Find the value of $b$ if
$\left[ \begin{matrix} a-b & 2a+c \\\ 2a-b & 3c+d \\\ \end{matrix} \right]=\left[ \begin{matrix} -1 & 5 \\\ 0 & 13 \\\ \end{matrix} \right]$

Answer 1

We start solving this problem by equating the corresponding terms on both the sides. After equating the corresponding terms on both sides, we get a system of four linear equations. Then we start solving them to eliminate other variables and to get the value of $b$.

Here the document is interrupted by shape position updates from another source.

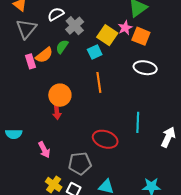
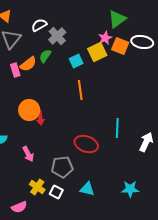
yellow square: (107, 35) -> (97, 52), moved, turned 30
white ellipse: (145, 68) -> (142, 42), moved
orange circle: (60, 95) -> (29, 110), moved

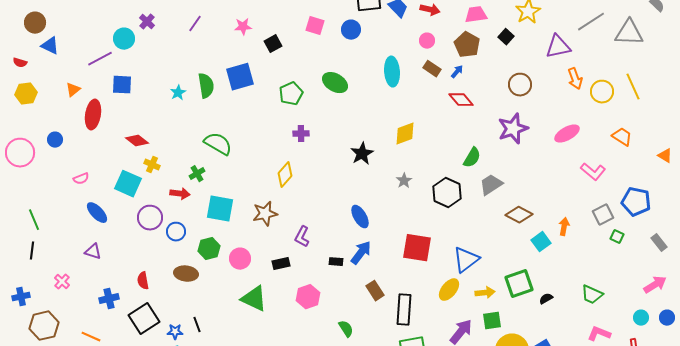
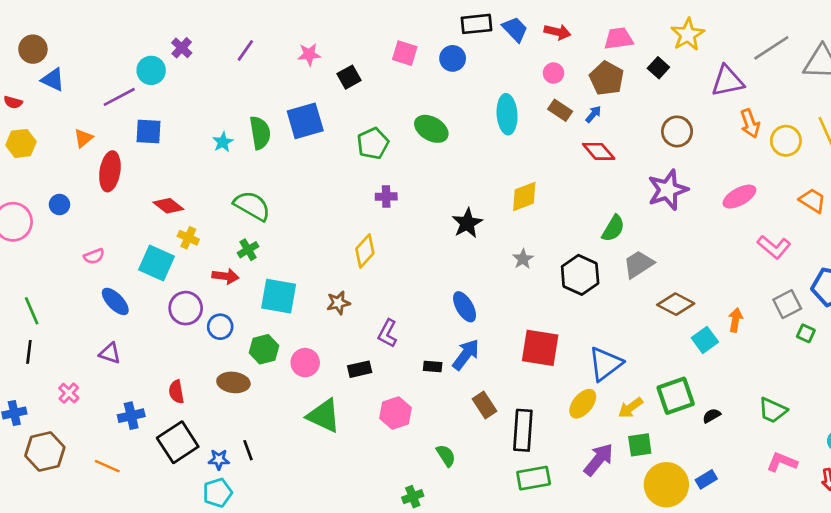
green semicircle: (218, 144) -> (252, 206), moved
brown star: (265, 214) -> (338, 303), size x0.7
yellow arrow: (485, 293) -> (631, 408), turned 150

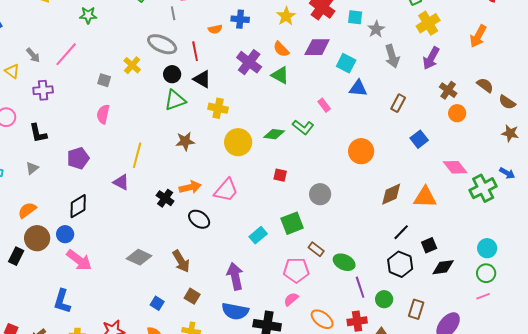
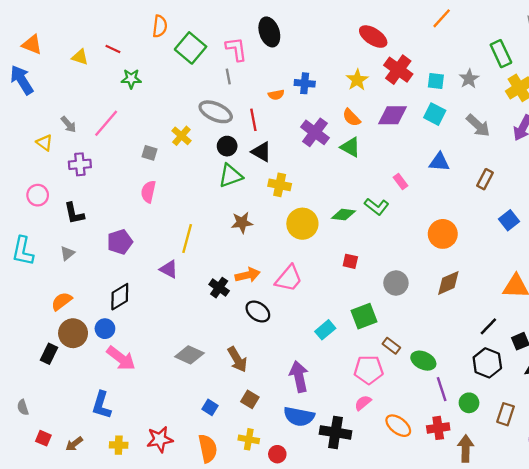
gray star: (376, 29) -> (469, 79), moved
gray arrow: (392, 56) -> (478, 126), turned -30
cyan square: (346, 63) -> (435, 114), moved
brown diamond: (391, 194) -> (448, 283), moved

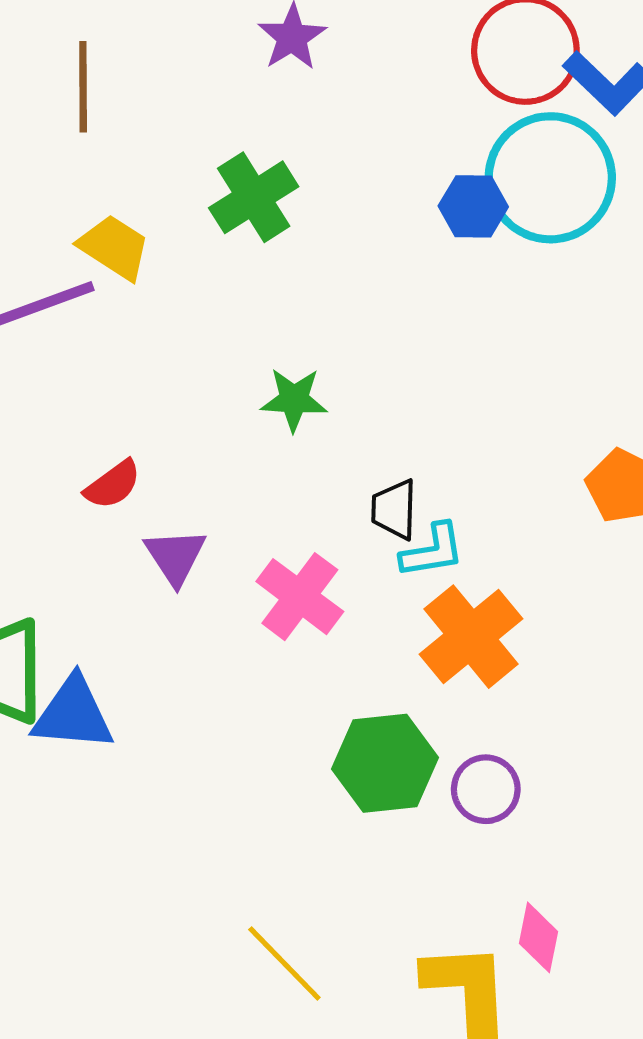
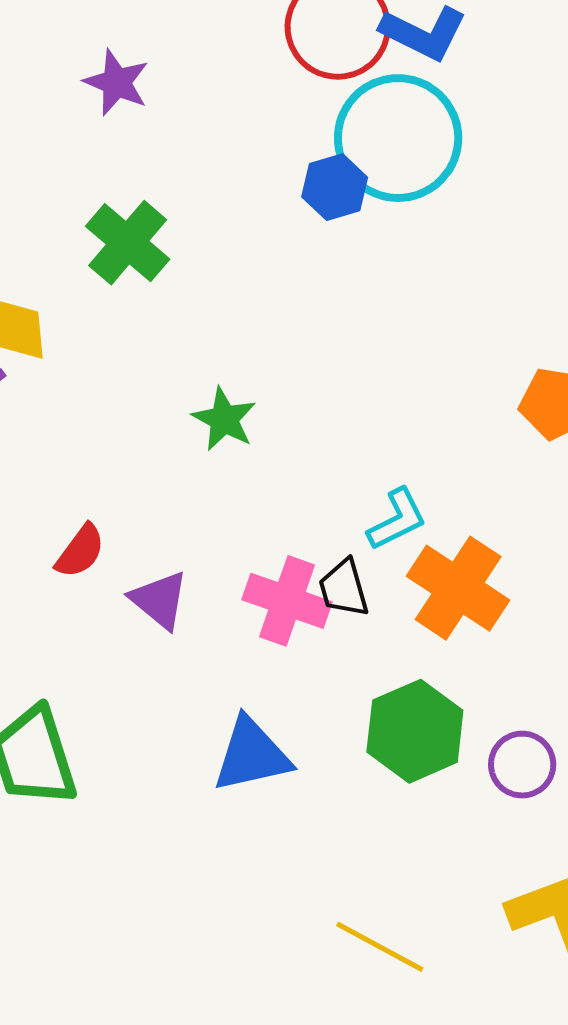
green star: (294, 400) -> (224, 419), turned -30
black trapezoid: (394, 509) -> (344, 588), moved
blue triangle: (73, 714) -> (252, 755), moved
purple circle: (486, 789) -> (522, 765), moved

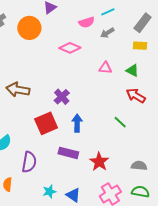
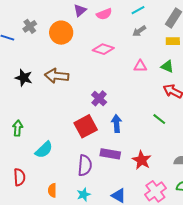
pink semicircle: (87, 22) -> (104, 14), moved
brown arrow: (18, 90) -> (57, 76), moved
purple semicircle: (29, 162) -> (85, 165), moved
cyan star: (49, 191) -> (84, 195), moved

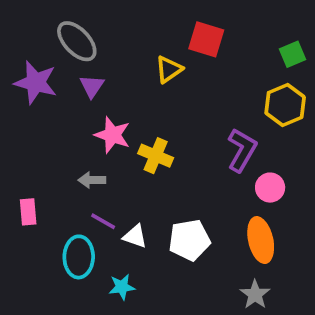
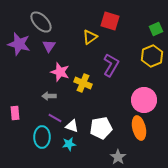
purple L-shape: (242, 150) -> (111, 65), moved
pink circle: (270, 188) -> (144, 100), size x1.6
cyan star: (122, 287) -> (69, 144), moved
gray star: (255, 294) -> (118, 157), moved

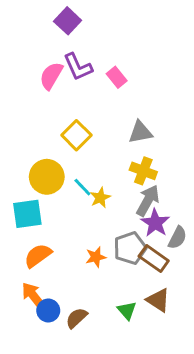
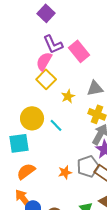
pink semicircle: (51, 76) -> (44, 61), moved
pink rectangle: (117, 77) -> (79, 51), size x1.5
yellow square: (76, 135) -> (46, 79), moved
yellow star: (100, 198) -> (68, 96), moved

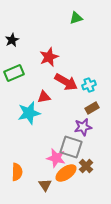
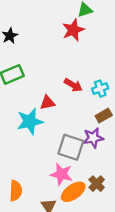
red star: (49, 57) -> (73, 30), moved
red arrow: (66, 82) -> (73, 85), size x0.7
gray square: (71, 147) -> (71, 147), moved

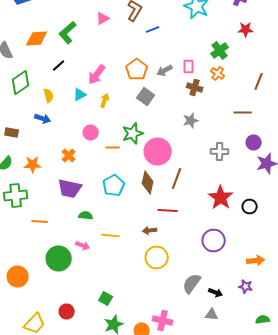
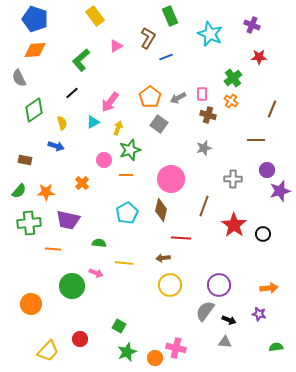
orange diamond: (37, 38) -> (35, 50), moved
green star: (133, 134) -> (130, 150), moved
brown line: (177, 178) -> (204, 206), moved
purple trapezoid: (70, 188) -> (68, 220), moved
purple circle: (214, 240) -> (219, 285), moved

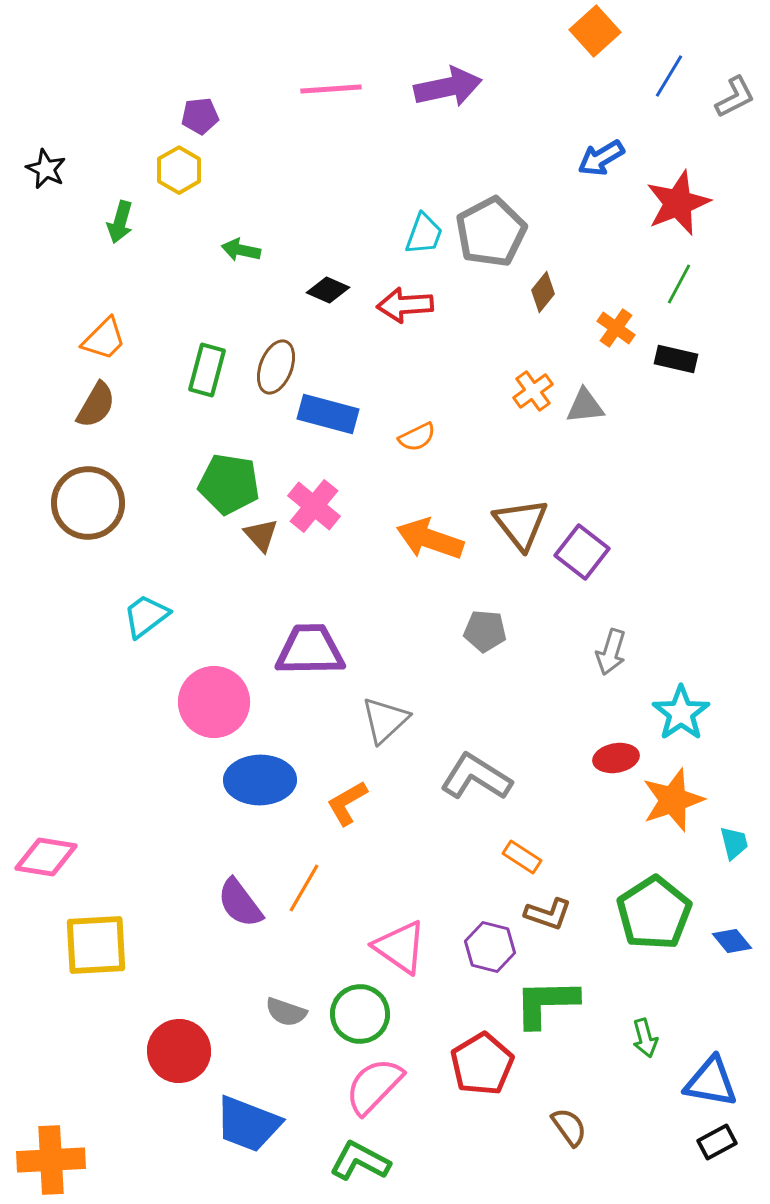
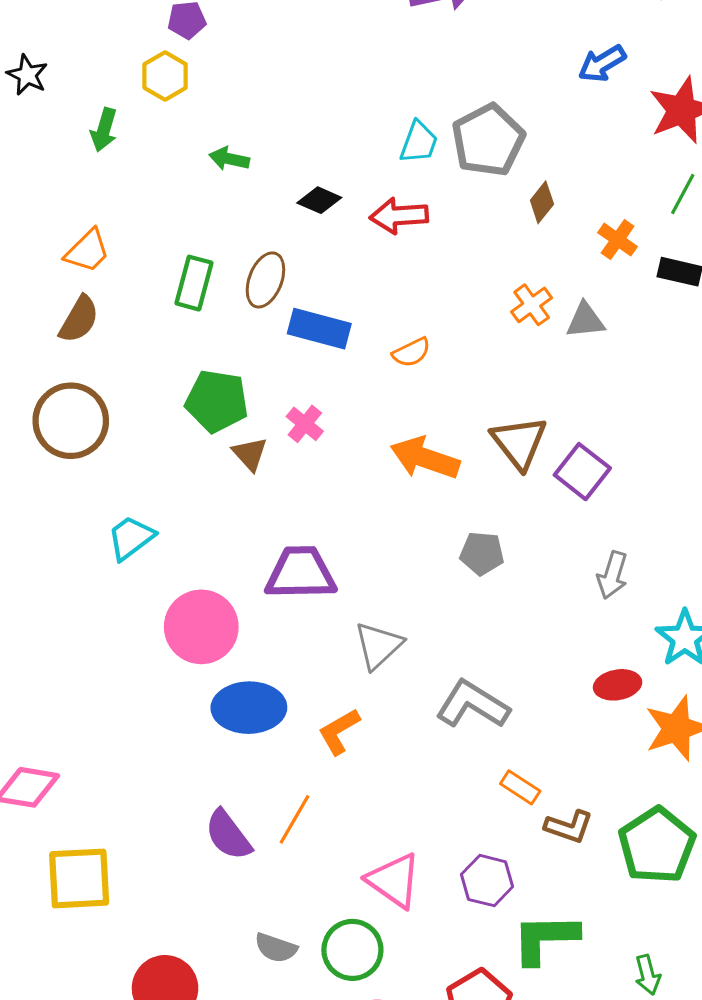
pink cross: (314, 506) -> (305, 424), size x0.7
brown L-shape: (548, 914) -> (569, 827), moved

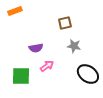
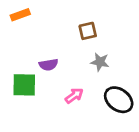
pink arrow: (47, 66) -> (74, 96), moved
green square: (21, 76) -> (24, 85), moved

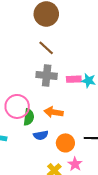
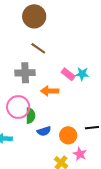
gray cross: (47, 75) -> (25, 73), moved
pink rectangle: (74, 79) -> (68, 74), turned 48
orange arrow: (54, 112) -> (50, 91), moved

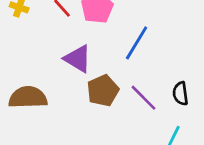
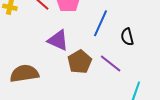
black semicircle: (180, 94) -> (127, 37), moved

Complete step by step answer:
Let us consider the given matrices,
$\left[ \begin{matrix} a-b & 2a+c \\\ 2a-b & 3c+d \\\ \end{matrix} \right]=\left[ \begin{matrix} -1 & 5 \\\ 0 & 13 \\\ \end{matrix} \right]$
Now, let us equate the corresponding terms on the both sides of the matrices.
Then by equating the element in the first row and first column we get,
$a-b=-1.................\left( 1 \right)$
Then by equating the element in the first row and second column we get,
$2a+c=5...............\left( 2 \right)$
Similarly, by equating the element in the second row and first column we get,
$2a-b=0...............\left( 3 \right)$
Then by equating the element in the second row and second column we get,
$3c+d=13.............\left( 4 \right)$
Now, let us consider the equations (1) and (3).
We first multiply the equation (1) with 2 on both sides to get $2a$ so that we cancel that term while subtracting it from equation (3). By doing so, we get
$\begin{aligned} & 2\left( a-b \right)=2\left( -1 \right) \\\ & \Rightarrow 2a-2b=-2............\left( 5 \right) \\\ \end{aligned}$
Now, we subtract equation (5) from equation (3). Then we get,
$\begin{aligned} & \left( 2a-b \right)-\left( 2a-2b \right)=0-\left( -2 \right) \\\ & \Rightarrow 2a-b-2a+2b=0+2 \\\ & \Rightarrow -b+2b=2 \\\ & \Rightarrow b=2 \\\ \end{aligned}$
Hence, the value of $b$ is 2.

So, the correct answer is 2.

Note: Here one might solve all the equations and find the respective values of c, d and a and then b. but it is a long way of solving the problem. As we are required to find the value of b, we need to use the equations containing b first, and use them to solve and find the value b. Here in this problem we can see that we have two equations with variables a and b. So, they are enough to find the value of b.